Conditions for the functioning of the gold automatism are flexible prices and wages, ie in money and earn gold propagation in an economy through export surplus prices and wages must rise there and vice versa. Another requirement is that international free trade, ie no customs duties or other import and trade restrictions and finally world peace and international confidence.

Effects

By reducing the amount of gold money and thus in the importing country, the prices tended to go there ( deflation) and the importing country is competitive. In contrast, the money and amount of gold increases in the exporting country, so there is always tend to have higher prices ( inflation) and the competitiveness on the world market decreased. This mechanism, at least in theory, ensures that the economies that have a gold currency, tend to develop uniform and the balance of payments of the participating economies remain balanced in the long run. This system ensures that no economy can gain a competitive advantage by unilateral devaluation of the domestic currency on the world market. A unilateral devaluation is therefore not possible, as in the gold countries gold amount is equal to money supply and thus the money supply can not be influenced by administrative measures of a government or central bank.

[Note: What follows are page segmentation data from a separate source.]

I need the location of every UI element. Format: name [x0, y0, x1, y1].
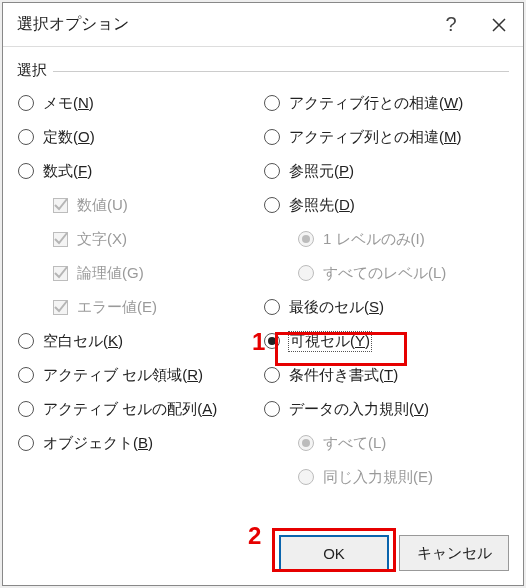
- suboption-text: 文字(X): [17, 222, 263, 256]
- option-label: 定数(O): [43, 128, 95, 147]
- radio-icon: [263, 162, 281, 180]
- radio-icon: [17, 128, 35, 146]
- option-label: 数値(U): [77, 196, 128, 215]
- left-column: メモ(N) 定数(O) 数式(F) 数値(U): [17, 86, 263, 494]
- option-label: 論理値(G): [77, 264, 144, 283]
- option-label: オブジェクト(B): [43, 434, 153, 453]
- option-label: 可視セル(Y): [289, 332, 371, 351]
- radio-icon: [297, 468, 315, 486]
- option-data-validation[interactable]: データの入力規則(V): [263, 392, 509, 426]
- annotation-number-1: 1: [252, 328, 265, 356]
- option-blanks[interactable]: 空白セル(K): [17, 324, 263, 358]
- option-label: データの入力規則(V): [289, 400, 429, 419]
- radio-icon: [17, 332, 35, 350]
- option-conditional-formats[interactable]: 条件付き書式(T): [263, 358, 509, 392]
- suboption-all-levels: すべてのレベル(L): [263, 256, 509, 290]
- radio-icon: [263, 332, 281, 350]
- checkbox-icon: [51, 264, 69, 282]
- radio-icon: [17, 162, 35, 180]
- option-label: アクティブ列との相違(M): [289, 128, 462, 147]
- option-memo[interactable]: メモ(N): [17, 86, 263, 120]
- option-label: 条件付き書式(T): [289, 366, 398, 385]
- option-column-differences[interactable]: アクティブ列との相違(M): [263, 120, 509, 154]
- option-label: エラー値(E): [77, 298, 157, 317]
- cancel-button[interactable]: キャンセル: [399, 535, 509, 571]
- option-precedents[interactable]: 参照元(P): [263, 154, 509, 188]
- radio-icon: [17, 94, 35, 112]
- option-label: 最後のセル(S): [289, 298, 384, 317]
- radio-icon: [297, 230, 315, 248]
- option-row-differences[interactable]: アクティブ行との相違(W): [263, 86, 509, 120]
- radio-icon: [263, 366, 281, 384]
- option-label: 参照元(P): [289, 162, 354, 181]
- suboption-errors: エラー値(E): [17, 290, 263, 324]
- annotation-number-2: 2: [248, 522, 261, 550]
- suboption-logicals: 論理値(G): [17, 256, 263, 290]
- option-label: メモ(N): [43, 94, 94, 113]
- checkbox-icon: [51, 230, 69, 248]
- radio-icon: [263, 128, 281, 146]
- selection-group: 選択 メモ(N) 定数(O) 数式(F): [17, 71, 509, 494]
- option-label: 同じ入力規則(E): [323, 468, 433, 487]
- option-label: アクティブ セルの配列(A): [43, 400, 217, 419]
- titlebar: 選択オプション ?: [3, 3, 523, 47]
- right-column: アクティブ行との相違(W) アクティブ列との相違(M) 参照元(P) 参照先(D…: [263, 86, 509, 494]
- option-label: アクティブ行との相違(W): [289, 94, 463, 113]
- radio-icon: [263, 298, 281, 316]
- checkbox-icon: [51, 196, 69, 214]
- radio-icon: [263, 400, 281, 418]
- option-formulas[interactable]: 数式(F): [17, 154, 263, 188]
- checkbox-icon: [51, 298, 69, 316]
- radio-icon: [263, 94, 281, 112]
- option-label: 数式(F): [43, 162, 92, 181]
- option-last-cell[interactable]: 最後のセル(S): [263, 290, 509, 324]
- dialog-content: 選択 メモ(N) 定数(O) 数式(F): [3, 47, 523, 525]
- option-constants[interactable]: 定数(O): [17, 120, 263, 154]
- option-label: 参照先(D): [289, 196, 355, 215]
- suboption-one-level: 1 レベルのみ(I): [263, 222, 509, 256]
- option-label: 1 レベルのみ(I): [323, 230, 425, 249]
- option-label: 文字(X): [77, 230, 127, 249]
- ok-button[interactable]: OK: [279, 535, 389, 571]
- radio-icon: [17, 400, 35, 418]
- radio-icon: [17, 434, 35, 452]
- radio-icon: [297, 264, 315, 282]
- suboption-validation-all: すべて(L): [263, 426, 509, 460]
- radio-icon: [17, 366, 35, 384]
- option-label: すべてのレベル(L): [323, 264, 446, 283]
- option-label: 空白セル(K): [43, 332, 123, 351]
- option-current-region[interactable]: アクティブ セル領域(R): [17, 358, 263, 392]
- dialog-title: 選択オプション: [17, 14, 427, 35]
- radio-icon: [263, 196, 281, 214]
- select-options-dialog: 選択オプション ? 選択 メモ(N) 定数(O): [2, 2, 524, 586]
- suboption-validation-same: 同じ入力規則(E): [263, 460, 509, 494]
- group-label: 選択: [17, 61, 53, 80]
- option-objects[interactable]: オブジェクト(B): [17, 426, 263, 460]
- help-icon[interactable]: ?: [427, 3, 475, 47]
- option-visible-cells[interactable]: 可視セル(Y): [263, 324, 509, 358]
- option-dependents[interactable]: 参照先(D): [263, 188, 509, 222]
- option-current-array[interactable]: アクティブ セルの配列(A): [17, 392, 263, 426]
- option-label: アクティブ セル領域(R): [43, 366, 203, 385]
- suboption-numbers: 数値(U): [17, 188, 263, 222]
- radio-icon: [297, 434, 315, 452]
- close-icon[interactable]: [475, 3, 523, 47]
- dialog-buttons: OK キャンセル: [3, 525, 523, 585]
- option-label: すべて(L): [323, 434, 386, 453]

"Rules" of the gold standard

The gold automatism could theoretically work by itself, but the steps taken by the central banks actions reinforced this, since they also hinwirkten on a balance of payments of all countries. The reactions of central banks on inflows and outflows of gold also presented a mechanism dar. central banks with permanent gold losses had the risk of someday not being able to meet their obligations to the exchange of banknotes. They were therefore made in phases of domestic gold losses to sell assets, raise interest rates and attract capital from abroad. Central banks, which recorded an inflow of money, felt far less incentive to stop their imports of the precious metal. The biggest incentive was in the higher returns of interest-bearing domestic assets compared to gold. A central bank, the accumulated gold, the temptation was exposed to acquire domestic assets in order to reduce domestic interest rates to increase the outflow of capital and drive gold abroad.